20 April 2022

Somalia: After 15 years of the AU mission to Somalia AMISOM, the country faces “a resurgence of Al-Shabaab activities, a weak national security sector, dysfunctional politics and a protracted electoral crisis”. Now AMISOM has been replaced by ATMIS – which is to “build the capacity of Somalia’s security and governing institutions for a full handover in December 2024” – a momentous task.

Chad: “(T)he Zaghawa want to continue their grip on Chad, no matter what the president’s first name is”. The Zagawa are the clan to which the Débys belong. Some of them have become incredibly rich under Idriss Déby. And there is no sign of real change, no political will to change. It is by no means clear whether the transition calendar will hold and elections will take place this year.

Kenya: According to the head of the national police service, a medical examination has established that almost 2,000 police officers are mentally unfit to do their job.

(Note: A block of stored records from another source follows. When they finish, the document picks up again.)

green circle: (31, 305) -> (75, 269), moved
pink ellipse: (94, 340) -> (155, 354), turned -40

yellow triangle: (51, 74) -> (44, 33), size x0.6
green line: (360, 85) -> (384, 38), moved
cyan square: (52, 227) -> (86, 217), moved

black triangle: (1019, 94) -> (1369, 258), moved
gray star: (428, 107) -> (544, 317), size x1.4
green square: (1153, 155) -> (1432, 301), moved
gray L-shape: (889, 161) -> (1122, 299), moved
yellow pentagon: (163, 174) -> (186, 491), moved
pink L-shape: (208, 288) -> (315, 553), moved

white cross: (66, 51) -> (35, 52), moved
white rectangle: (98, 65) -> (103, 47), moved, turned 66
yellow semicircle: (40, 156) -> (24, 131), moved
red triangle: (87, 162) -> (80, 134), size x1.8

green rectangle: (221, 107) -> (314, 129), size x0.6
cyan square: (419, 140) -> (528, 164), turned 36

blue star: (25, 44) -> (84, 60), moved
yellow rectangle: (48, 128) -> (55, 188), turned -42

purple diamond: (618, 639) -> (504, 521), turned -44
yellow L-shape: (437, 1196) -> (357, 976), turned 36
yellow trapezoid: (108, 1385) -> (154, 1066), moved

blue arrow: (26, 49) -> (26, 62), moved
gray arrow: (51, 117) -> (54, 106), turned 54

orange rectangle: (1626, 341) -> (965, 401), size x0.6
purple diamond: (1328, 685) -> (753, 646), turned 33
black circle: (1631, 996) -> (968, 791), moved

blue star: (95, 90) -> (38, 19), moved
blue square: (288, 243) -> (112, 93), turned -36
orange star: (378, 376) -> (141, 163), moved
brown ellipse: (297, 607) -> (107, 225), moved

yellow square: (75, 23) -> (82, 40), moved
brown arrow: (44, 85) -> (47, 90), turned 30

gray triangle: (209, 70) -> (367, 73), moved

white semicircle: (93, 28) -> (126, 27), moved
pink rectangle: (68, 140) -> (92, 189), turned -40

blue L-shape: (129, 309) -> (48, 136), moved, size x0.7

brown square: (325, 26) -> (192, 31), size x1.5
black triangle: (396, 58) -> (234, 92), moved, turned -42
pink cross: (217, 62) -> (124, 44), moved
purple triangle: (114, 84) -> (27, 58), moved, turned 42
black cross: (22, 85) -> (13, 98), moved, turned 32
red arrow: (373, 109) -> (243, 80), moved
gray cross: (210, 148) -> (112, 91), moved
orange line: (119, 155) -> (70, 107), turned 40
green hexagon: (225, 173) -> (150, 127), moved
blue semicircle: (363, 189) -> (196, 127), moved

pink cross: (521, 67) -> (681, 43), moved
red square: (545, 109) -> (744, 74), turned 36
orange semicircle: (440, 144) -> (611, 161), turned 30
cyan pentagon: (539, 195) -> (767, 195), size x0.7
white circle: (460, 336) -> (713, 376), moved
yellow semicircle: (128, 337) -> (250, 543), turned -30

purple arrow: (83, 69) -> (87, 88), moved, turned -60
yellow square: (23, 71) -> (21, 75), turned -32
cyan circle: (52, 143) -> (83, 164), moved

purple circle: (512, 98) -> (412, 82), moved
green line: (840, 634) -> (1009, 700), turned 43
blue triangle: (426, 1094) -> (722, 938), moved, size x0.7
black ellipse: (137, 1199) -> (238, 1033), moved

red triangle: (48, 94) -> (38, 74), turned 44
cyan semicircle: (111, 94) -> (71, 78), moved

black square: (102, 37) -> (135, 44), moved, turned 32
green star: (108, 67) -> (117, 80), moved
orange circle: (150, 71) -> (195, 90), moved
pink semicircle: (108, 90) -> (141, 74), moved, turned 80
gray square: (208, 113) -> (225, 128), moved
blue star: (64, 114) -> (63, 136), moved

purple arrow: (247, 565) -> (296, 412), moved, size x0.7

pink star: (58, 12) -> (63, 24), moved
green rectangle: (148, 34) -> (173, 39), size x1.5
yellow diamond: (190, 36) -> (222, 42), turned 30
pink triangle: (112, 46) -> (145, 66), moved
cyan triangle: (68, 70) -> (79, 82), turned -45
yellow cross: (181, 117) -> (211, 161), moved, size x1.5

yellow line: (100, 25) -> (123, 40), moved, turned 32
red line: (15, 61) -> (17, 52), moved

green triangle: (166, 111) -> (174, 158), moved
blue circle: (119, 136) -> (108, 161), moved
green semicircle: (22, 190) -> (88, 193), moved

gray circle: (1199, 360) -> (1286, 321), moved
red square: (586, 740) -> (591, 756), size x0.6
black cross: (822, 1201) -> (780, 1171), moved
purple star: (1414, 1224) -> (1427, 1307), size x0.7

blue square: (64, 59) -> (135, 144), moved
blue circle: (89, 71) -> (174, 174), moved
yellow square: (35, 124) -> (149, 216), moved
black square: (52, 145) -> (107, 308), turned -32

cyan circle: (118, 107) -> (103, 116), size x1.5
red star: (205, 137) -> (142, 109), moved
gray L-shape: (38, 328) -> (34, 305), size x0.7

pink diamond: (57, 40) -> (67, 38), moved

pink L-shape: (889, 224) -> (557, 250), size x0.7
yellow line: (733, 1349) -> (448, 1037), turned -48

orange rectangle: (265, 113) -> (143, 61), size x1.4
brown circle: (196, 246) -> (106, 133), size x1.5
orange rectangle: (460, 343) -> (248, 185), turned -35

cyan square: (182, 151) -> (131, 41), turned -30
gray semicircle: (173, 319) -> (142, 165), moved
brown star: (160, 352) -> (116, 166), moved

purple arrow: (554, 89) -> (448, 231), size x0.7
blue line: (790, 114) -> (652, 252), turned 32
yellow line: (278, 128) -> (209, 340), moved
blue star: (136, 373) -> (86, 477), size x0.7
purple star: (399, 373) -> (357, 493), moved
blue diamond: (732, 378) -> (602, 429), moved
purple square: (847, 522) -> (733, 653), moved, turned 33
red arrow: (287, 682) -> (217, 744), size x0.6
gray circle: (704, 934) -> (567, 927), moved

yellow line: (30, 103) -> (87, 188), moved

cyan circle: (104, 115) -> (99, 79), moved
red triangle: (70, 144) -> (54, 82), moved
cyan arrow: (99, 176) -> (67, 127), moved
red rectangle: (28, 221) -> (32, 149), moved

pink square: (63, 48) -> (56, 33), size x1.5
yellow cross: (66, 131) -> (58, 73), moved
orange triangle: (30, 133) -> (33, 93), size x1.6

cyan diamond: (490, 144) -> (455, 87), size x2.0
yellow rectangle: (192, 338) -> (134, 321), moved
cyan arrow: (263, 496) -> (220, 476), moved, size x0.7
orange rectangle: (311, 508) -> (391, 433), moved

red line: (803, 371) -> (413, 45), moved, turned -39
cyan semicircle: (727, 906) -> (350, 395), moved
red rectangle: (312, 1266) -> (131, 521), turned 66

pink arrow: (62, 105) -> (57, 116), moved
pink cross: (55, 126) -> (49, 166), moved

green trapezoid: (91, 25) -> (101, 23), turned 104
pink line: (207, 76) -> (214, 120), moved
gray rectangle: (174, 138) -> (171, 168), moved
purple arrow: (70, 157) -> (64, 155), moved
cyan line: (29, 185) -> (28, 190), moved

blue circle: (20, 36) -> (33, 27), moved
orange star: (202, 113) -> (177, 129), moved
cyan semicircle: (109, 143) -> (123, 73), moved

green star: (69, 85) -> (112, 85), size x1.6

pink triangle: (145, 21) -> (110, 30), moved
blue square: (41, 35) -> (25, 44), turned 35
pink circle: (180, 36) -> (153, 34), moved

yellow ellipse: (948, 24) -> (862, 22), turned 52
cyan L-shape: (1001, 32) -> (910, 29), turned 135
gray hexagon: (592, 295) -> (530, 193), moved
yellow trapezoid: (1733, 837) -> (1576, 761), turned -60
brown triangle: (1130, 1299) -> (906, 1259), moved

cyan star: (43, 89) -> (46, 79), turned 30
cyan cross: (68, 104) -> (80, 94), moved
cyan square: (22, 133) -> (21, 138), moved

Discharging some of them has started – but is difficult “because of the elaborate procedures involved”.

19 April 2022

Nigeria: When banditry emerged in the late 2000s, it was an isolated rural phenomenon. “In the early 2010s, bandits were largely roving brigands that marauded communities in the hinterlands. They engaged in cattle rustling, high-way and market routes robbery, localised village raids and mercenary militancy.” But by the late 2010s, they had evolved into “into organised tribes of semi-sedentary criminals that maintained pockets of underworld fiefdoms” and by now, there seems to be “a nexus of banditry, arms, drugs and terrorism”. Kaduna, Katsina, Kebbi, Nasarawa, Niger, Sokoto, Zamfara, are the most concerned states. “(T)hey appear to be buoyed by their apparent criminal impunity in the context of a receding state.” The article accuses the government of complacency and lethargy in dealing with this banditry. It should instead consider this “a situation of warfare”. A proactive, more holistic and better coordinated approach is necessary.

Terrorism & military expenditure: Of course: the effect of terrorism on economic growth is negative. But can military expenditure really compensate (some of) the negative effects of terrorism on the economy?